Воодушевленные Сёгэном рото Ёкоямы начали преследование. Вверх по склону погоня давалась нелегко. У подножия Футагоямы они почти его настигли. Оникагэ уже вымотался во время многотрудного ночного подъема. Минуя заросший тростником водоем у Асиною, наш князь допустил оплошность, которую другие, более осторожные мужчины нередко себе позволяли в дневное время при светлом небе. Повернув налево, когда надо было бы направо, он попал в долину Ковакидани вместо узкого рукава Таканосуямы. Преследователи издали победный вопль. Они собрались было загнать его в теснины реки Дзякоцу и там спокойно взять в плен живым. Погоня продолжилась по травянистому лугу. Копыта Оникагэ грохотали вниз по бездорожью долины. Преследователи остались где-то позади. Далеко внизу, у Сококуры, висел перекинутый через глубокое ущелье мост из бамбука (цурибаси), которым пользовались путники, идущие по узкой тропе в Тоносаву и Юмото. У места слияния двух потоков, где образуется Дзякоцугава, можно обнаружить примитивный домик-купальню, однако все здесь радикально изменилось с остановкой вулканической деятельности на территории всего уезда. Каменную плотину убрали, воду из пруда выпустили. Вода падает с меньшей высоты. К его краю как раз подошли Сукэсигэ с Оникагэ. Речки были мелководными и скудными. Эти потоки едва разбавляли невыносимый кипяток пруда. Клубами поднимался пар. Сквозь этот пар едва просматривался неровный и крутой противоположный берег, располагавшийся метров на двенадцать ниже. Крики преследователей, карабкавшихся по склону горы, зазвучали ближе, и Сукэсигэ пригнулся к шее Оникагэ. «Храбрый конь! Ты у меня просто зверь. А Сукэсигэ – всего лишь слабый человек. Оба мы созданы промыслом Небес. На Оникагэ возложено выполнение кровной мести за О-доно. Надо прыгнуть. Попробуй решиться, Оникагэ». Животное заржало как бы в знак понимания задачи. Подав коня как можно дальше назад, Сукэсигэ послал его вперед. Оникагэ взвился в мощнейшем прыжке. Увы! Усталость ночи взяла свое. Человек и его конь грохнулись в кипящий водоем. Сукэсигэ не мог набрать в легкие этот удушающий пар, не мог даже кричать, так как кипящая, обжигающая, доставляющая неимоверные страдания жидкость обдала его всего. Оникагэ схватил одежду своего хозяина зубами. Из последних сил благородное животное подплыло к берегу и вышло на него. Тут его ноги разошлись в стороны, глаза остекленели. Конь осел на землю, несколько раз попытался подняться. Голова запрокинулась, и Оникагэ галопом помчался в последний путь.

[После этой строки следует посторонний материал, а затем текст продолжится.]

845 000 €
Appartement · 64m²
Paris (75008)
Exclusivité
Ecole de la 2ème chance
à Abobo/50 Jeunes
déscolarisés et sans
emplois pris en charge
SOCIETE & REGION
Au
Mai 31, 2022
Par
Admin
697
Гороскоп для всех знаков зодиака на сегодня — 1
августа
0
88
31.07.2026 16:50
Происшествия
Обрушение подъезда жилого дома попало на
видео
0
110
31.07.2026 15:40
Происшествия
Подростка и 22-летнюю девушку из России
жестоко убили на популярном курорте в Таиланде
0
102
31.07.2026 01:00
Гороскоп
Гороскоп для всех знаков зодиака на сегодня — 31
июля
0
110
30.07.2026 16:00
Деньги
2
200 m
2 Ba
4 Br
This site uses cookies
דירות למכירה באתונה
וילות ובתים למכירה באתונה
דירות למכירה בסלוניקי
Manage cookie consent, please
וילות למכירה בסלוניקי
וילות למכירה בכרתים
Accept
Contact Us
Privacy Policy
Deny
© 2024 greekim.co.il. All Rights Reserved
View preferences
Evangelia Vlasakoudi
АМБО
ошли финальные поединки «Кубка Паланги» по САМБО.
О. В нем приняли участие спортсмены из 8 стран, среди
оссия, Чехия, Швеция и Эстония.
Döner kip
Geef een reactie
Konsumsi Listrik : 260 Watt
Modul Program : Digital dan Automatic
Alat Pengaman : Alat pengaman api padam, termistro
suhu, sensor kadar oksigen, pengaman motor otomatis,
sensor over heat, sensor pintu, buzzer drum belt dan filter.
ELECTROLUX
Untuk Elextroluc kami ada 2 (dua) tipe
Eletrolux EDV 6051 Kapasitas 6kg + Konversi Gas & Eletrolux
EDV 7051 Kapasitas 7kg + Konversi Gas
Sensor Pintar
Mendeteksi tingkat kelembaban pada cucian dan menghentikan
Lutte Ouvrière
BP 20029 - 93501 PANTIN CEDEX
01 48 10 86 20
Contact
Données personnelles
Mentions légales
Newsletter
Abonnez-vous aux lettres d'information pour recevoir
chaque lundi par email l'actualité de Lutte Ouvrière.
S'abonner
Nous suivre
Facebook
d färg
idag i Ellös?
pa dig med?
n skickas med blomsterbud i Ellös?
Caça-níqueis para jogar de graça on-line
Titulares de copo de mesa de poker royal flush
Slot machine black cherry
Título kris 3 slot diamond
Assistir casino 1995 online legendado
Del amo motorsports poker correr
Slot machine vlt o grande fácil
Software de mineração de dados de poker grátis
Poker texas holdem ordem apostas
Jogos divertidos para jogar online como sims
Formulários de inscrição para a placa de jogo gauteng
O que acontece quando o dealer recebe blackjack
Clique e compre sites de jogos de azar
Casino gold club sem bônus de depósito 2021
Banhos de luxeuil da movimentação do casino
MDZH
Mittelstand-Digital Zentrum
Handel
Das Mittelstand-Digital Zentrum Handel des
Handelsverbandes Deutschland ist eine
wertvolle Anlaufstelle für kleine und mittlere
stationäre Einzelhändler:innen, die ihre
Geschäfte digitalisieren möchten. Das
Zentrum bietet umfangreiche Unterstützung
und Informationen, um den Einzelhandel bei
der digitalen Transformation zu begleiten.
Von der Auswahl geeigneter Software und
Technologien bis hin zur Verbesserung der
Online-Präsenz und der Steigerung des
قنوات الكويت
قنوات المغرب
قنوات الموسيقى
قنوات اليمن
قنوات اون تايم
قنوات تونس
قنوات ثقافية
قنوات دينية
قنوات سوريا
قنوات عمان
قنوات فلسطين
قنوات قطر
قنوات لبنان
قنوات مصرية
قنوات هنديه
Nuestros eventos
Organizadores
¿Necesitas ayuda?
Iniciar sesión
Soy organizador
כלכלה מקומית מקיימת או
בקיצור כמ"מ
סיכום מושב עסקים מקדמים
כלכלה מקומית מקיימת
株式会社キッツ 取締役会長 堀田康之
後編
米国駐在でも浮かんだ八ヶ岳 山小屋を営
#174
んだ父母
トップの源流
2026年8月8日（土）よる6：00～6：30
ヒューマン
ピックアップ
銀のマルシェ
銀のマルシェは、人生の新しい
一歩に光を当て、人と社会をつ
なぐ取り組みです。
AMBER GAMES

Прыжок в горячий источник Сококура

Сукэсигэ с большим трудом поднялся. Измученный до последней степени, в полуобморочном состоянии, он понимал, что ему нельзя задерживаться в этом месте. Слабеющей рукой он поискал свой плащ. Плаща не было. Свежий ветер доставлял мучения его обожженной плоти, одежда прилипала, как огненная сеть. Спотыкаясь, он побрел вниз в сторону долины. Он не знал, сколько прошел, когда силы его оставили. Потеряв сознание, он скатился в придорожные кусты. Тело его зацепилось за торчащие корни, иначе он упал бы вниз в реку, протекающую метрах в тридцати внизу. Именно это его и спасло. В скором времени к этой реке должны были выйти рото Ёкоямы. Их внимание привлекли задранные вверх ноги дохлой лошади. «Эх! А ведь он попытался спрыгнуть в пруд. Вот ведь глупый человек! Храбрец попал в ловушку». В скором времени на краю водопада они обнаружили плащ Сукэсигэ. Попросту наш самурай нашел свою могилу в этих кипящих водах. Плоть сварится на его костях. Разобравшись с его судьбой, ради удовлетворения своего господина они обыскали дорогу с обеих сторон до моста и дальше за ним. Осмотреть утес им в голову не пришло. Кто бы мог пройти по нему и выжить? Только птицы. С плащом в качестве доказательства они вернулись к Сёгэну с докладом. Тот выразил недовольство. Его могла устроить только голова Сукэсигэ, и никакие другие свидетельства гибели. Только тогда он признает его мертвым. Как раз сейчас они повстречали его на перевале Хаконэ. Но и задерживаться они не могли. Ему надо было передать срочное поручение от Акихидэ для Имагавы в Суругу. Таким образом, он продолжил путь не совсем удовлетворенным.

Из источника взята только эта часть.